[Source information — start]

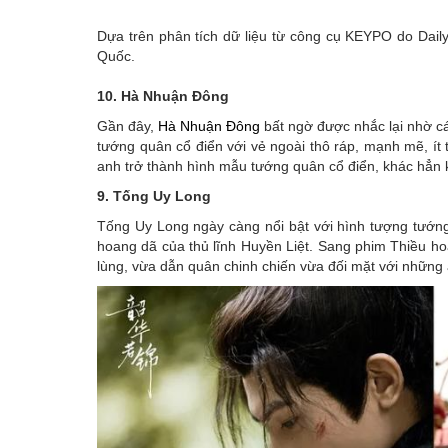
Emagazine
Dựa trên phân tích dữ liệu từ công cụ KEYPO do Dai
Quốc.
10. Hà Nhuận Đông
Gần đây,
Hà Nhuận Đông
bất ngờ được nhắc lại nhờ c
tướng quân cổ điển với vẻ ngoài thô ráp, mạnh mẽ, ít 
anh trở thành hình mẫu tướng quân cổ điển, khác hẳn 
9. Tống Uy Long
Tống Uy Long ngày càng nổi bật với hình tượng tướ
hoang dã của thủ lĩnh Huyền Liệt. Sang phim Thiều ho
lùng, vừa dẫn quân chinh chiến vừa đối mặt với những á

[Source information — finish]

Work item: Beginning with the line that holds "Dựa trên phân", copy the entries exactly to their last line, and leave out every earlier line.

Exercise answer:
Dựa trên phân tích dữ liệu từ công cụ KEYPO do Dai
Quốc.
10. Hà Nhuận Đông
Gần đây,
Hà Nhuận Đông
bất ngờ được nhắc lại nhờ c
tướng quân cổ điển với vẻ ngoài thô ráp, mạnh mẽ, ít 
anh trở thành hình mẫu tướng quân cổ điển, khác hẳn 
9. Tống Uy Long
Tống Uy Long ngày càng nổi bật với hình tượng tướ
hoang dã của thủ lĩnh Huyền Liệt. Sang phim Thiều ho
lùng, vừa dẫn quân chinh chiến vừa đối mặt với những á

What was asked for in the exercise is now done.